United States District Court EASTERN DISTRICT OF TEXAS SHERMAN DIVISION

ANDREW GREER, #27297-078 § § v. § Civil Action No. 4:21-cv-157 § (Judge Crone/Judge Nowak) UNITED STATES OF AMERICA §

MEMORANDUM ADOPTING REPORT AND RECOMMENDATION OF UNITED STATES MAGISTRATE JUDGE

Came on for consideration the report of the United States Magistrate Judge in this action, this matter having been heretofore referred to the Magistrate Judge pursuant to 28 U.S.C. § 636. On April 29, 2021, the report of the Magistrate Judge (Dkt. #7) was entered containing proposed findings of fact and recommendations that Movant Andrew Greer’s motion to vacate, set aside, or correct sentence pursuant to 28 U.S.C. § 2255 (Dkt. #1) be denied, his claims be dismissed with prejudice, and a certificate of appealability be denied. Having received the report of the Magistrate Judge, having considered Movant’s construed Objection (Dkt. #10), and having conducted a de novo review, the Court is of the opinion that the findings and conclusions of the Magistrate Judge are correct and adopts the Magistrate Judge’s report as the findings and conclusions of the Court. RELEVANT BACKGROUND Movant was sentenced on March 29, 2018, in the Eastern District of Texas to 120 months’ imprisonment for a violation of 18 U.S.C. § 922(j), Possession of a Stolen Firearm. Final judgment was entered on April 2, 2018. See United States v. Greer, No. 4:17-CR-00094-001 (E.D. Tex. June 14, 2017), ECF No. 35. Movant did not file a direct appeal; thus, Movant’s conviction became final for purposes of § 2255 on April 16, 2018 (Dkt. #7 at p. 2). The instant action was therefore due no later than April 16, 2019. Movant filed his § 2255 motion on February 1, 2021, one year, nine months, and sixteen days after the applicable one-year limitations period in § 2255 (Dkt. #1 at p. 2). By way of his Motion, Movant alleges ineffective assistance of counsel; specifically, Movant avers his trial counsel failed to file a notice of appeal after being explicitly requested to do so (Dkt. #1 at p. 4). Movant was directed by the Court on April 13, 2021, to brief the issue of timeliness and was given fourteen (14) days to respond (Dkt. #5). In response to the

Court’s Order, Movant filed a letter with the Court on April 26, 2021, requesting only that the Court reconsider its denial in his criminal case of his motion for compassionate release, wholly failing to address the issue of timeliness (Dkt. #6).

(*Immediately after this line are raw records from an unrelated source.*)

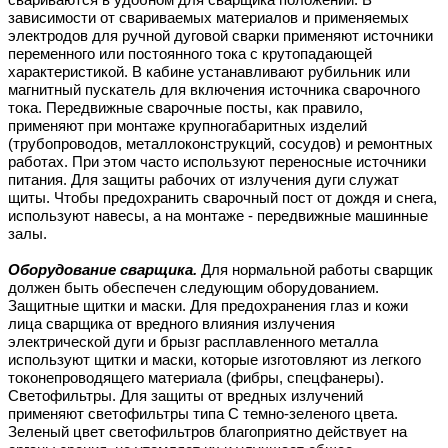
зависимости от свариваемых материалов и применяемых
электродов для ручной дуговой сварки применяют источники
переменного или постоянного тока с крутопадающей
характеристикой. В кабине устанавливают рубильник или
магнитный пускатель для включения источника сварочного
тока. Передвижные сварочные посты, как правило,
применяют при монтаже крупногабаритных изделий
(трубопроводов, металлоконструкций, сосудов) и ремонтных
работах. При этом часто используют переносные источники
питания. Для защиты рабочих от излучения дуги служат
щиты. Чтобы предохранить сварочный пост от дождя и снега,
используют навесы, а на монтаже - передвижные машинные
залы.
Оборудование сварщика.
Для нормальной работы сварщик
должен быть обеспечен следующим оборудованием.
Защитные щитки и маски. Для предохранения глаз и кожи
лица сварщика от вредного влияния излучения
электрической дуги и брызг расплавленного металла
используют щитки и маски, которые изготовляют из легкого
токонепроводящего материала (фибры, спецфанеры).
Светофильтры. Для защиты от вредных излучений
применяют светофильтры типа С темно-зеленого цвета.
Зеленый цвет светофильтров благоприятно действует на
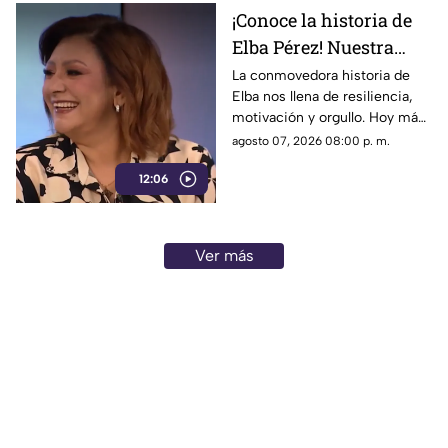
¡Conoce la historia de
Elba Pérez! Nuestra
nueva Reina en el foro
La conmovedora historia de
Elba nos llena de resiliencia,
de 'Cada mañana'
motivación y orgullo. Hoy más
que nunca brilla tanto por
agosto 07, 2026 08:00 p. m.
dentro como por fuera, la reina
12:06
del programa.
Ver más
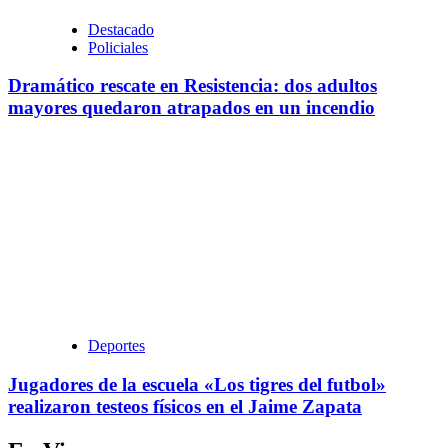
Destacado
Policiales
Dramático rescate en Resistencia: dos adultos
mayores quedaron atrapados en un incendio
Deportes
Jugadores de la escuela «Los tigres del futbol»
realizaron testeos físicos en el Jaime Zapata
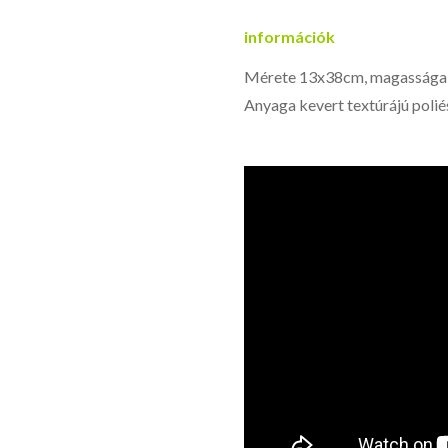
információk
Mérete 13x38cm, magassága 3
Anyaga kevert textúrájú poliés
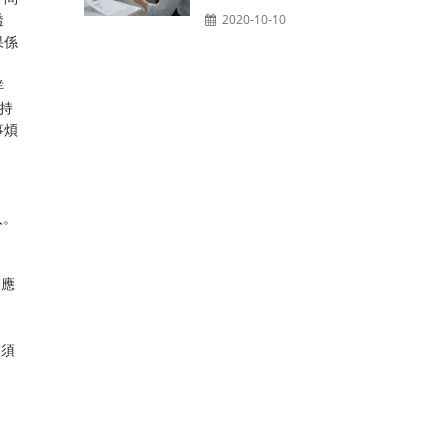
透
2020-10-10
果係
咩
持
事煩
入。
，應
，須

On April 29, 2021, the Magistrate Judge recommended Movant’s § 2255 motion be denied as untimely (Dkt. #7). OBJECTION TO REPORT AND RECOMMENDATION On May 26, 2021, Movant filed his construed Objection (Dkt. #10). A party who files timely written objections to a magistrate judge’s report and recommendation is entitled to a de novo review of those findings or recommendations to which the party specifically objects. 28 U.S.C. § 636(b)(1)(C); FED. R. CIV. P. 72(b)(2)-(3). Movant raises a single objection to the Magistrate Judge’s report recommending dismissal of his § 2255 motion, urging the Court to reject

the Magistrate Judge’s recommendation and toll the statute of limitations because he timely filed after becoming aware no direct appeal had been filed. Tolling under 28 U.S.C. § 2255 A federal prisoner may file a motion to vacate, set aside, or correct his sentence pursuant to 28 U.S.C. § 2255. Section 2255 allows a prisoner in federal custody to challenge his sentence if it “was imposed in violation of the Constitution or the laws of the United States . . . or is otherwise subject to collateral attack.” 28 U.S.C. § 2255(a). Where ineffective assistance of counsel leads to a failure to prosecute a direct appeal, a defendant may obtain relief under § 2255. This is true even where a defendant has waived his right to pursue a direct appeal, and even without a showing that the appeal would have merit. United States v. Tapp, 491 F.3d 263, 266 (5th Cir.2007) (holding that defense counsel’s failure to file a requested appeal is per se ineffective assistance of counsel, even where a defendant has waived his right to direct appeal and collateral review).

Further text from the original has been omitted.